Problem 1: Solve for x in the equation sin^-1(x) + cos^-1(x) = π/2

Problem 2: Prove that tan^-1(1) + tan^-1(2) + tan^-1(3) = π

Problem 3: Evaluate cos⁡(sin^-1(0.5))

Problem 4: If tan^-1(x) + tan^-1(2x) = π/4, then find x

What are inverse trigonometric functions?

Inverse trigonometric functions are the inverse functions of the basic trigonometric functions (sine, cosine, tangent, cosecant, secant, and cotangent). They are used to find the angles corresponding to given trigonometric ratios.

Why are inverse trigonometric functions important?

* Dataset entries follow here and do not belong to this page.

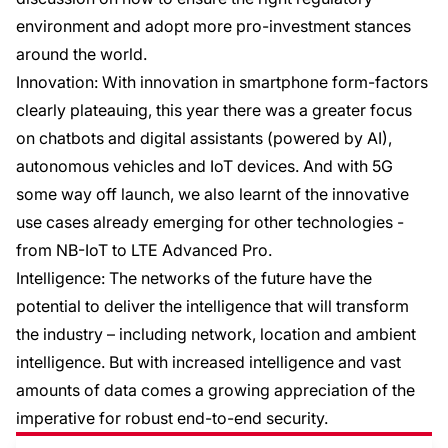
environment and adopt more pro-investment stances
around the world.
Innovation: With innovation in smartphone form-factors
clearly plateauing, this year there was a greater focus
on chatbots and digital assistants (powered by AI),
autonomous vehicles and IoT devices. And with 5G
some way off launch, we also learnt of the innovative
use cases already emerging for other technologies -
from NB-IoT to LTE Advanced Pro.
Intelligence: The networks of the future have the
potential to deliver the intelligence that will transform
the industry – including network, location and ambient
intelligence. But with increased intelligence and vast
amounts of data comes a growing appreciation of the
imperative for robust end-to-end security.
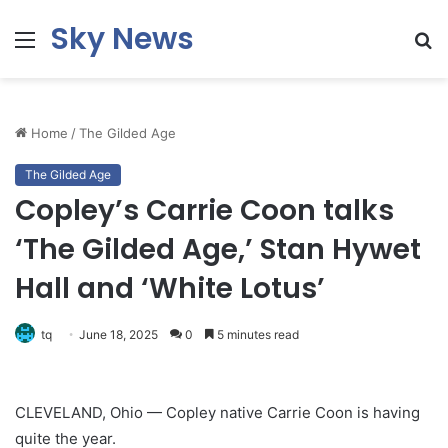
Sky News
Menu
S
fo
Home
/
The Gilded Age
The Gilded Age
Copley’s Carrie Coon talks
‘The Gilded Age,’ Stan Hywet
Hall and ‘White Lotus’
tq
June 18, 2025
0
5 minutes read
CLEVELAND, Ohio — Copley native Carrie Coon is having
quite the year.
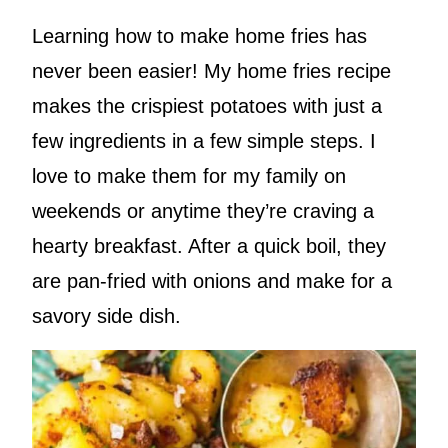
Learning how to make home fries has
never been easier! My home fries recipe
makes the crispiest potatoes with just a
few ingredients in a few simple steps. I
love to make them for my family on
weekends or anytime they’re craving a
hearty breakfast. After a quick boil, they
are pan-fried with onions and make for a
savory side dish.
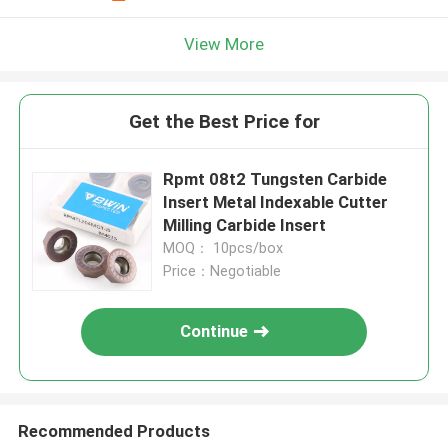
View More
Get the Best Price for
Rpmt 08t2 Tungsten Carbide
Insert Metal Indexable Cutter
Milling Carbide Insert
MOQ： 10pcs/box
Price：Negotiable
Continue
Recommended Products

Inverse trigonometric functions are essential in various fields like geometry, engineering, and physics because they help determine angles from trigonometric ratios, which is crucial for solving many practical problems.

What are the domains and ranges of inverse trigonometric functions?

Each inverse trigonometric function has specific domains and ranges:

sin^-1(x) : Domain [-1, 1] and Range [- π/2, π/2]

cos^-1(x) : Domain [-1, 1] and Range [ 0, π]

tan⁡^-1(x) : Domain R and Range (- π/2, π/2)

Can inverse trigonometric functions be used in calculus?

Yes, inverse trigonometric functions are frequently used in calculus for integration and differentiation. They are particularly useful for integrating functions that involve trigonometric expressions.